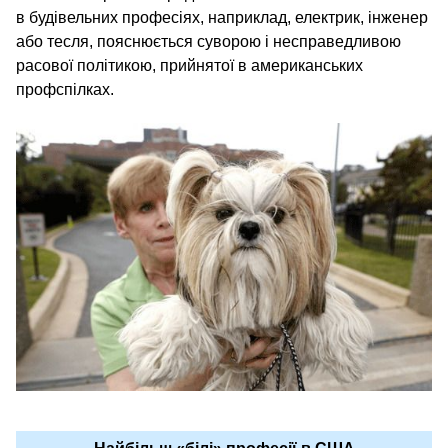
в будівельних професіях, наприклад, електрик, інженер
або тесля, пояснюється суворою і несправедливою
расової політикою, прийнятої в американських
профспілках.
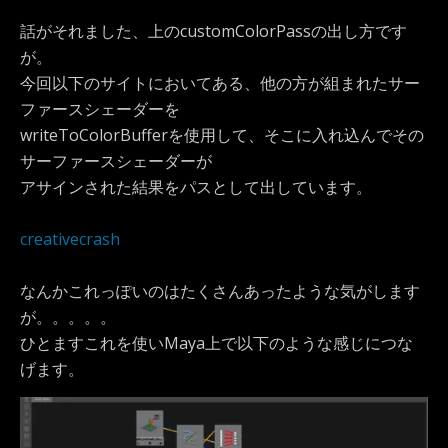
話がそれました、上のcustomColorPassの出し方です
が。
今回以下のサイトにおいてある、他の方が組まれたサー
ファースシェーダーを
writeToColorBufferを使用して、そこに入れ込んでその
サーファースシェーダーが
アサインされた結果をパスとして出しています。
creativecrash
なんかこれっぽいのはたくさんあったような気がします
が。。。。。
ひとますこれを使いMaya上で以下のような感じにつな
げます。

● ● ● ● ● ● ●

- **What you have to do**:
Exactly as they appear, write out the lines from the one containing "話がそれました、上のcustomColorPassの出し方です" through the final line of the entries above, both included.

- **Solution to this problem**:
話がそれました、上のcustomColorPassの出し方です
が。
今回以下のサイトにおいてある、他の方が組まれたサー
ファースシェーダーを
writeToColorBufferを使用して、そこに入れ込んでその
サーファースシェーダーが
アサインされた結果をパスとして出しています。
creativecrash
なんかこれっぽいのはたくさんあったような気がします
が。。。。。
ひとますこれを使いMaya上で以下のような感じにつな
げます。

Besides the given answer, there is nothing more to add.